Langit sore itu tampak muram. Awan bergelayut berat seperti memikul rahasia panjang tentang manusia. Lalu hujan turun perlahan, kemudian deras, menyentuh gunung, sawah, jalanan, hingga tanah-tanah yang selama ini retak karena kemarau. Tidak semua tanah menyambut hujan dengan cara yang sama. Ada tanah yang meneguknya dengan penuh syukur, menyimpannya diam-diam di kedalaman, lalu melahirkan rumput hijau dan bunga-bunga liar yang menenangkan mata. Namun ada pula tanah yang keras seperti hati yang terlalu lama memelihara kesombongan; air hanya singgah sebentar sebelum pergi tanpa jejak.

Begitulah ilmu dan petunjuk turun ke dunia manusia. Ia seperti hujan dari langit yang tidak pernah memilih kepada siapa ia akan jatuh. Ia mendatangi rumah orang miskin maupun istana para pembesar. Ia mengetuk hati para pencari kebenaran sekaligus menyentuh dada orang-orang yang merasa dirinya telah paling benar. Tetapi manusia, sebagaimana tanah, memiliki tabiat yang berbeda-beda. Ada yang lembut menerima nasihat, ada yang sekadar menyimpan tanpa menghidupkan, dan ada yang bahkan membiarkan semuanya mengalir sia-sia.
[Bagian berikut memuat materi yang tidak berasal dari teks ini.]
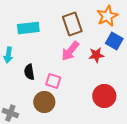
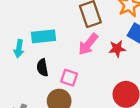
cyan rectangle: (28, 28) -> (43, 36), moved

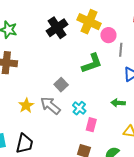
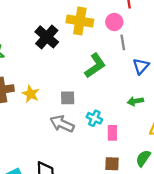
pink circle: (108, 35) -> (114, 22), moved
gray square: (61, 85) -> (68, 98), turned -32
yellow star: (26, 105) -> (31, 94), moved

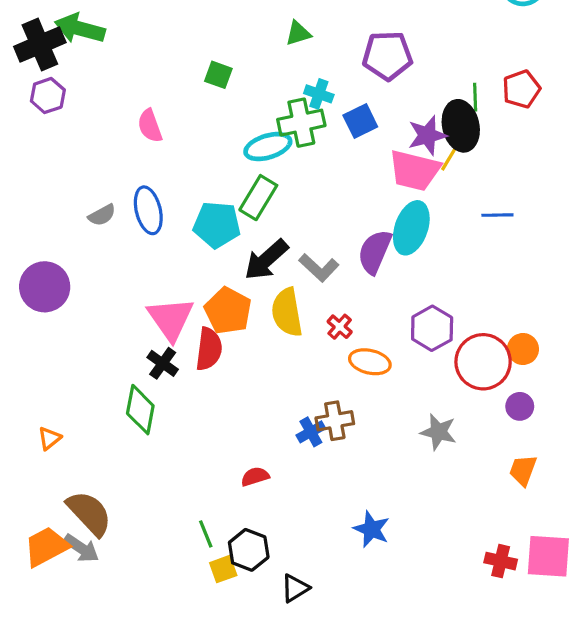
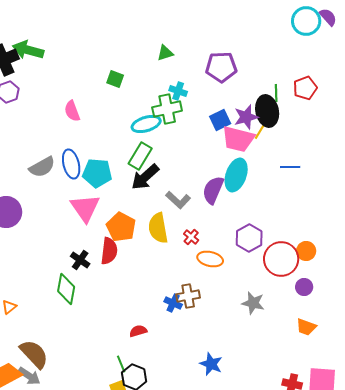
blue square: (360, 121) -> (220, 120), moved
gray semicircle: (102, 215) -> (42, 167), size x1.5
cyan pentagon: (217, 225) -> (97, 173), moved
black arrow: (266, 260) -> (145, 177), moved
pink triangle: (171, 319) -> (85, 208), moved
blue cross: (311, 432) -> (173, 303), turned -36
orange trapezoid: (523, 470) -> (306, 327), turned -90
green line: (206, 534) -> (121, 364), moved

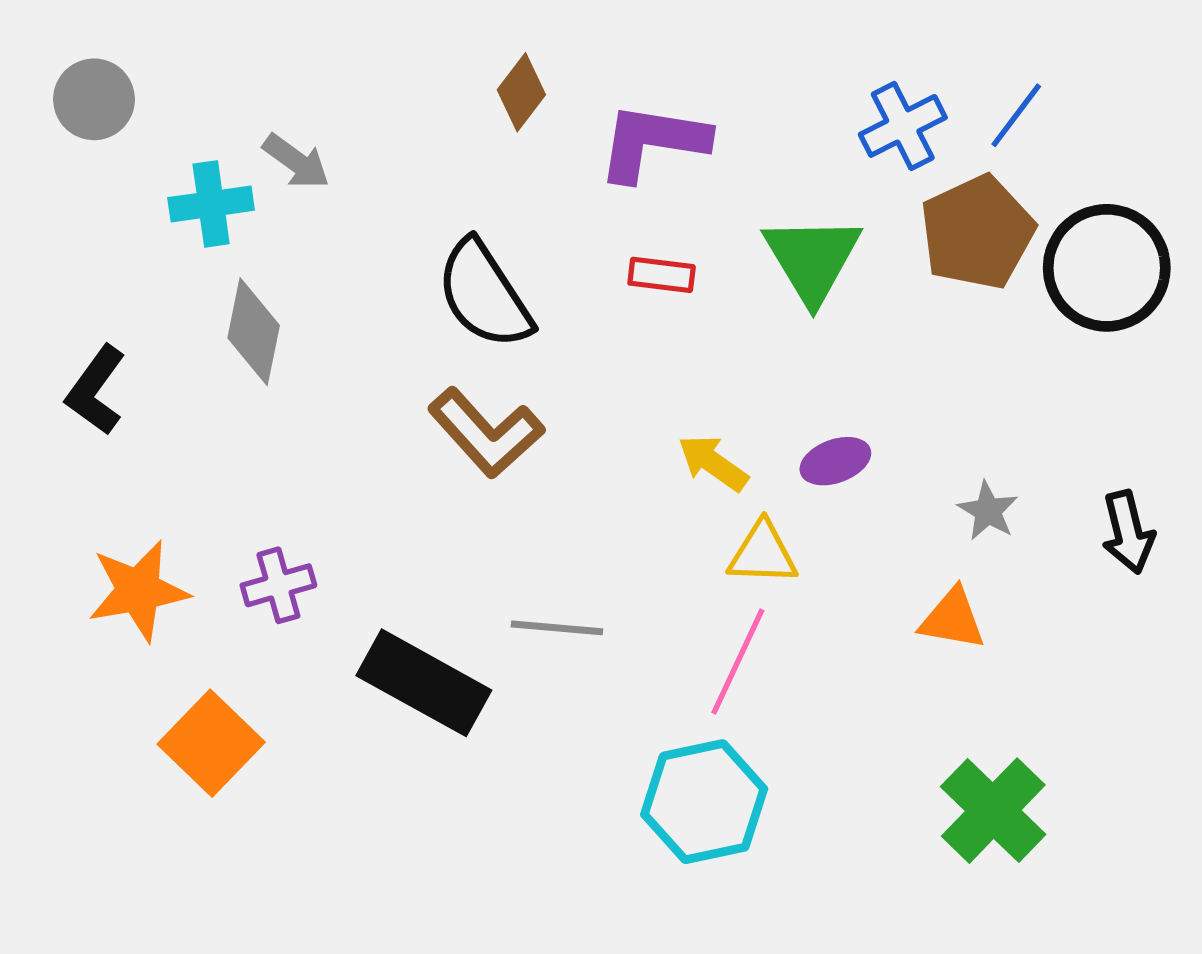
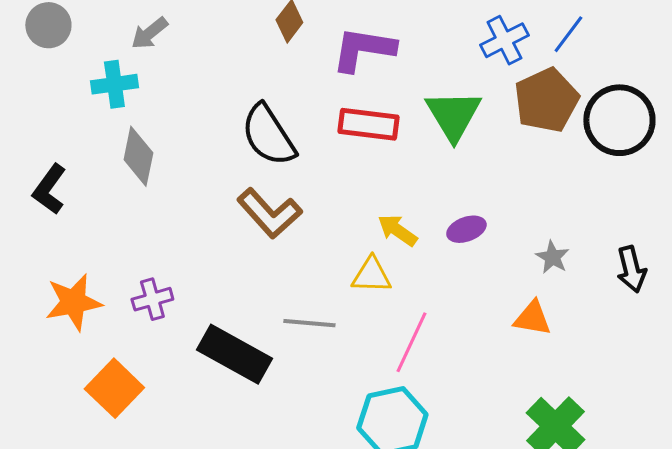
gray arrow: (296, 161) -> (149, 33), moved, turned 105
red rectangle: (662, 275) -> (368, 124), size x1.6
yellow triangle: (763, 553) -> (371, 275), moved

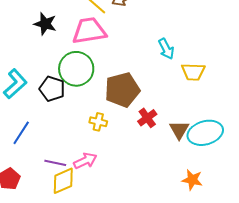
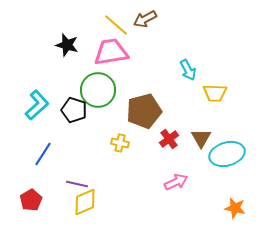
brown triangle: (179, 130) -> (201, 138), moved
pink arrow: (85, 161) -> (176, 182), moved
orange star: (192, 180) -> (235, 208), moved

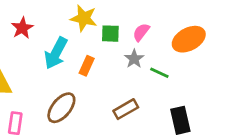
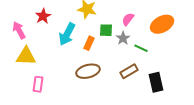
green square: (110, 34) -> (106, 30), moved
brown ellipse: (61, 108) -> (88, 71), moved, turned 35
brown rectangle: (126, 109) -> (129, 71), moved

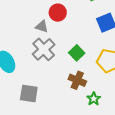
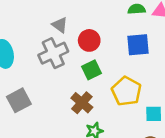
red circle: (58, 13) -> (89, 40), moved
gray square: (29, 94) -> (19, 100), turned 36

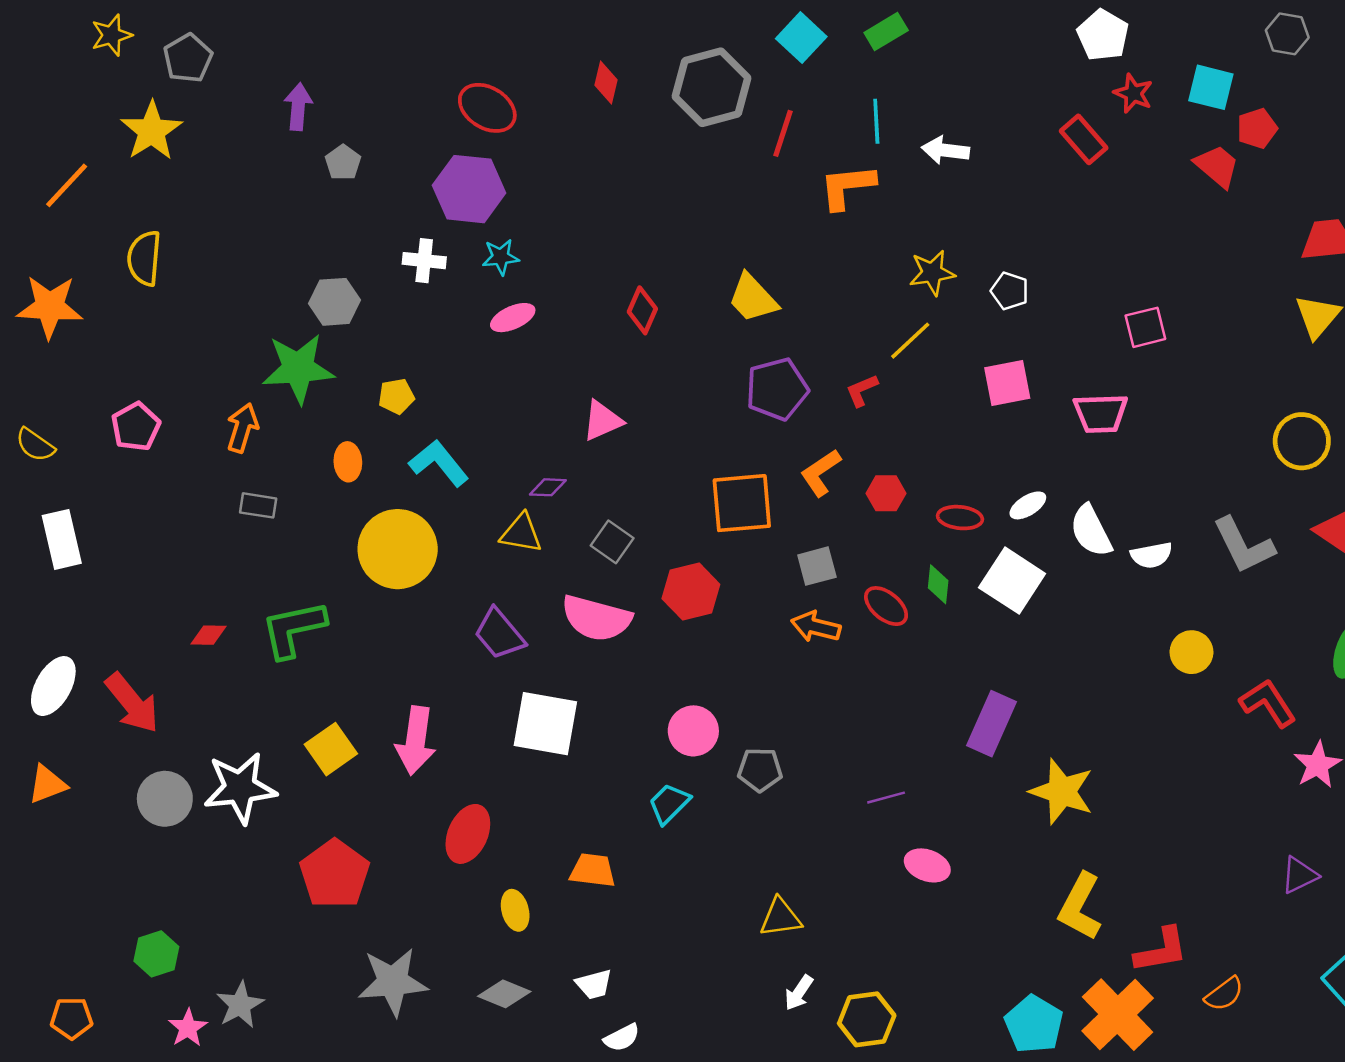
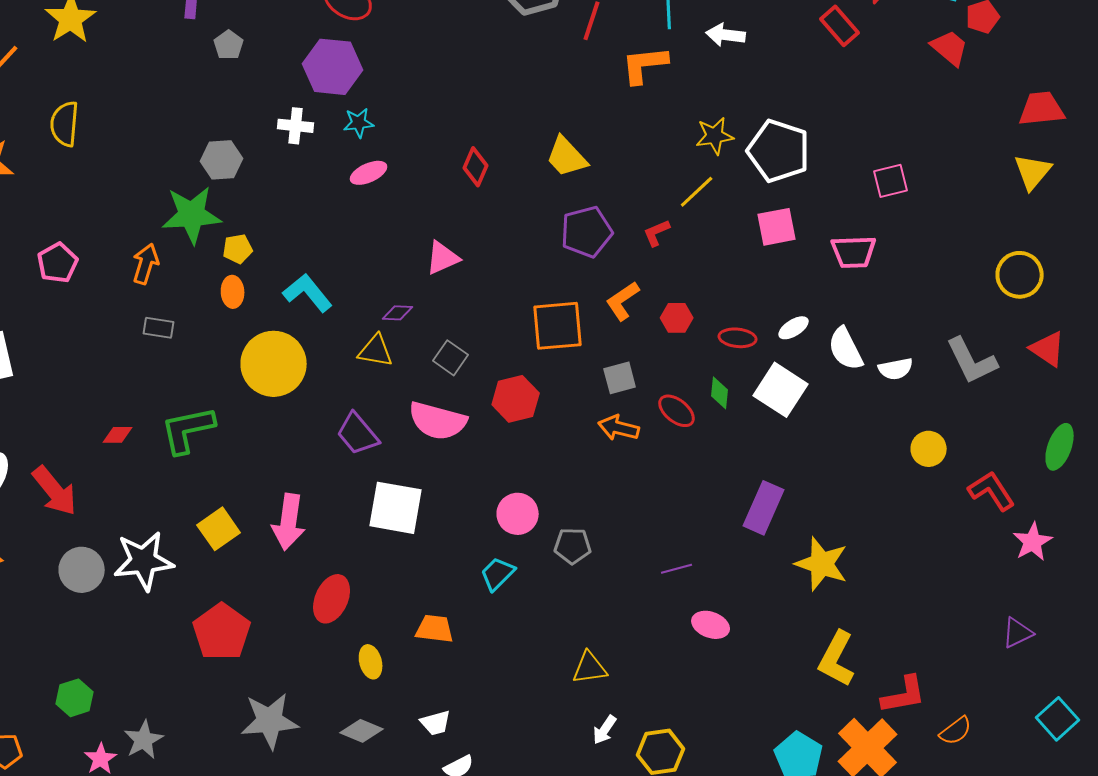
white pentagon: (1010, 291) -> (779, 151), size x2.0
yellow pentagon: (396, 396) -> (238, 249), moved

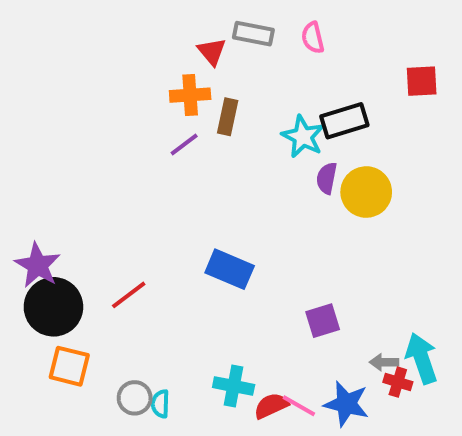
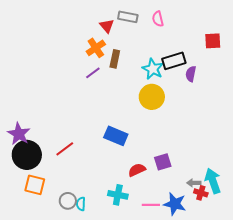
orange cross: (190, 95) -> (96, 48), turned -30
purple semicircle: (327, 178) -> (191, 74), moved
yellow circle: (366, 192) -> (152, 97), moved
red semicircle: (271, 406) -> (137, 170), moved
pink line: (299, 406) -> (151, 205), turned -30

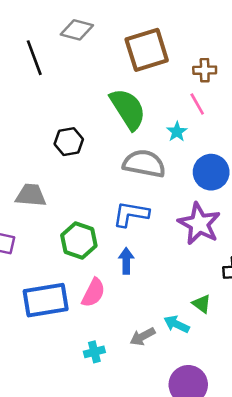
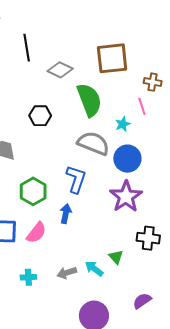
gray diamond: (77, 30) -> (60, 70), moved
blue circle: (211, 172) -> (127, 159), moved
blue L-shape: (131, 214) -> (76, 179), turned 88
Di sebuah kampung kecil yang dikelilingi sawah, hiduplah seorang lelaki tua yang sifatnya seperti tanah subur, yang setiap malam duduk di serambi masjid membawa kitab lusuh di pangkuannya. Wajahnya tidak terkenal, suaranya tidak pernah masuk televisi, tetapi anak-anak kecil selalu duduk melingkar mendengarnya berbicara. Ia cerdas mengumpulkan ilmu dan menyerapnya setelah itu mengajarkan ilmu dengan cara sederhana: menenangkan orang yang marah, mengingatkan orang yang sombong, dan memeluk mereka yang putus asa. Kata-katanya tidak tinggi, tetapi tumbuh di hati banyak orang seperti benih yang menemukan musim hujannya.

Sementara itu, di sudut lain kehidupan, ada orang-orang yang mengumpulkan ilmu seperti tanah datar yang tidak mampu meresap air namun mampu menampung air. Walau tidak cerdas dia mau belajar, ia belajar seperti ibnu hajar al atsqalani yang saat dia berjalan menemui batu yang tertetes air kemudian memiliki keyakinan ilmu akan masuk walau dalam waktu yang lama, dan akhirnya dia bermanfaat untuk orang banyak.

Yang paling menyedihkan bukanlah orang bodoh yang ingin belajar, melainkan mereka yang menolak hujan sama sekali. Hati mereka seperti padang tandus yang datar dan mati. Nasihat datang, lalu hilang. Kebaikan lewat, lalu lenyap. Mereka tidak marah ketika mendengar kebenaran, tetapi juga tidak peduli. Dan ketidakpedulian sering kali lebih mengerikan daripada kebencian. Sebab kebencian masih menyimpan api, sementara hati yang mati tidak lagi memiliki apa pun selain kehampaan.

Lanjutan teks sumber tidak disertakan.